### [PROMPT]
Transcribe the listing exactly as written. Leave the images out.

### [STUDY MATERIAL]
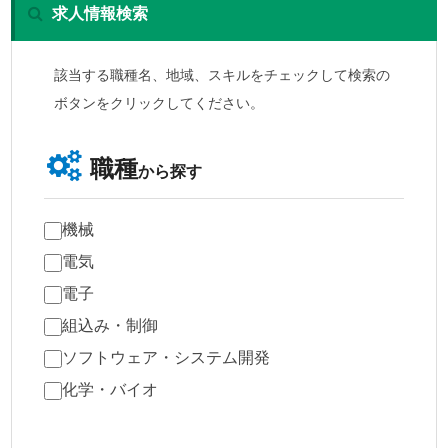
求人情報検索
該当する職種名、地域、スキルをチェックして検索の
ボタンをクリックしてください。
職種
から探す
機械
電気
電子
組込み・制御
ソフトウェア・システム開発
化学・バイオ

### [RESPONSE AREA]
求人情報検索
該当する職種名、地域、スキルをチェックして検索の
ボタンをクリックしてください。
職種
から探す
機械
電気
電子
組込み・制御
ソフトウェア・システム開発
化学・バイオ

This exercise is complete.